═════ RECORDS TO USE ═════

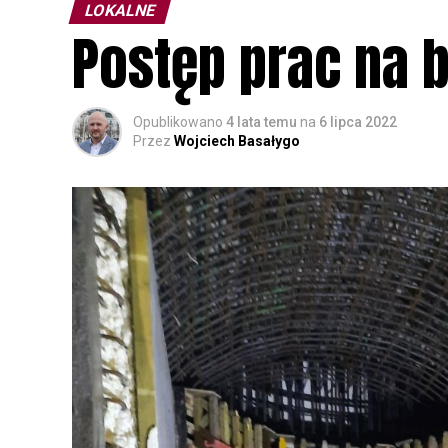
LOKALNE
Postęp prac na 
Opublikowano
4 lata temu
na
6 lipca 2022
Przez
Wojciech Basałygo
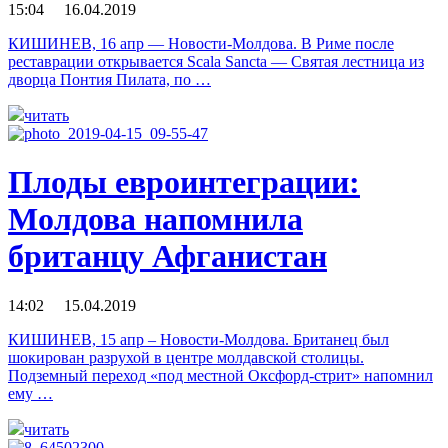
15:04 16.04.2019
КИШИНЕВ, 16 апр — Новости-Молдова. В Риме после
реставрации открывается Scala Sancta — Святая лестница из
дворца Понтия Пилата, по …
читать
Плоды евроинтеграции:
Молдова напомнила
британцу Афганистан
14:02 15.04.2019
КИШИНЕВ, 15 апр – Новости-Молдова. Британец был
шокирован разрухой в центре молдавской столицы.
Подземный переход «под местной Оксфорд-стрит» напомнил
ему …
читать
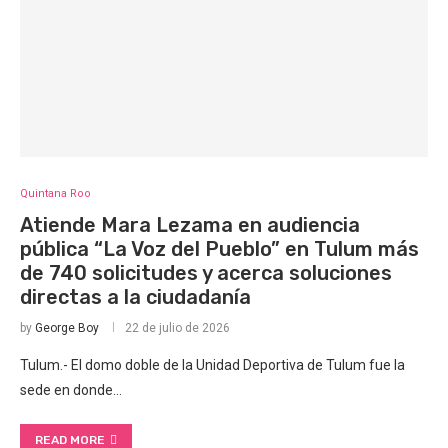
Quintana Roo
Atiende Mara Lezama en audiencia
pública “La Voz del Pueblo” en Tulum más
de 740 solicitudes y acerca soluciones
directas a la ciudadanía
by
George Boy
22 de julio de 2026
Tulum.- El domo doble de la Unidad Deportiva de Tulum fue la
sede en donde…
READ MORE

═════
═════ RECORDS TO USE ═════

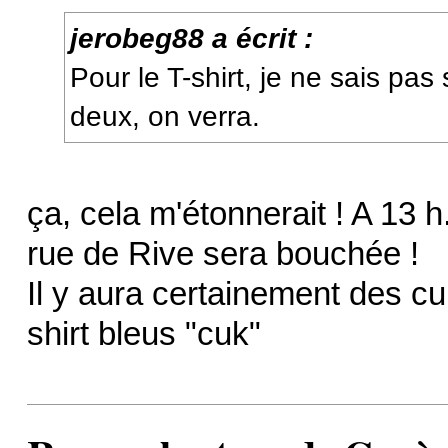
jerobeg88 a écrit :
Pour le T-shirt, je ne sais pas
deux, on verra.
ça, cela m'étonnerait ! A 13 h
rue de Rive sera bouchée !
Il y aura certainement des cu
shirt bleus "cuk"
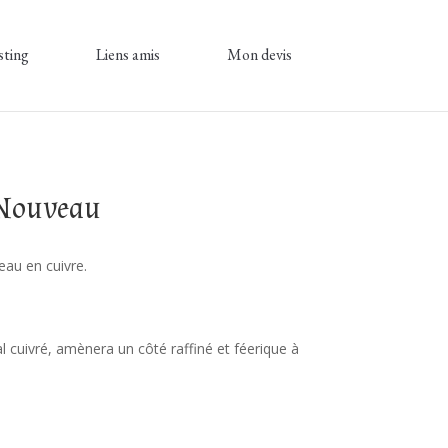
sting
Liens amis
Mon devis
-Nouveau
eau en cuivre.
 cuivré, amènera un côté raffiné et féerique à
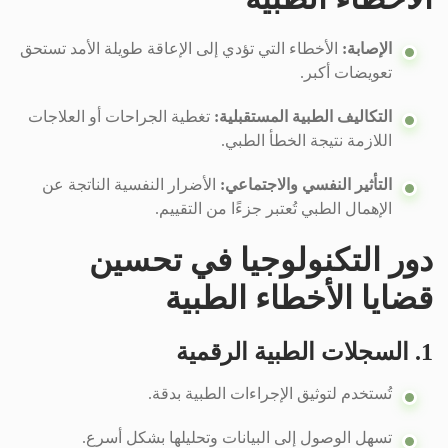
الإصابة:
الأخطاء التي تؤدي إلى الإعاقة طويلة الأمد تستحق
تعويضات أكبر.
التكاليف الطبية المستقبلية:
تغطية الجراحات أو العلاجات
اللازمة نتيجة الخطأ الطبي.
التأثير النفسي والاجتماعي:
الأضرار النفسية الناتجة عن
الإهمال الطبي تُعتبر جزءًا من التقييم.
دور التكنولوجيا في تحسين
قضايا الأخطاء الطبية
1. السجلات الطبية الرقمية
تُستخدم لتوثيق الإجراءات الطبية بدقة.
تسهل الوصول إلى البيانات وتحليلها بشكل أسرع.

═════

▸ INSTRUCTIONS TO FOLLOW
Reproduce the records above exactly, but only from the line with "Pour le T-shirt, je ne sais pas" up to and including the line with "تسهل الوصول إلى البيانات وتحليلها بشكل أسرع.". Leave the pictures out.

▸ EXERCISE OUTPUT
Pour le T-shirt, je ne sais pas
deux, on verra.
ça, cela m'étonnerait ! A 13 h
rue de Rive sera bouchée !
Il y aura certainement des cu
shirt bleus "cuk"
sting
Liens amis
Mon devis
-Nouveau
eau en cuivre.
 cuivré, amènera un côté raffiné et féerique à
الإصابة:
الأخطاء التي تؤدي إلى الإعاقة طويلة الأمد تستحق
تعويضات أكبر.
التكاليف الطبية المستقبلية:
تغطية الجراحات أو العلاجات
اللازمة نتيجة الخطأ الطبي.
التأثير النفسي والاجتماعي:
الأضرار النفسية الناتجة عن
الإهمال الطبي تُعتبر جزءًا من التقييم.
دور التكنولوجيا في تحسين
قضايا الأخطاء الطبية
1. السجلات الطبية الرقمية
تُستخدم لتوثيق الإجراءات الطبية بدقة.
تسهل الوصول إلى البيانات وتحليلها بشكل أسرع.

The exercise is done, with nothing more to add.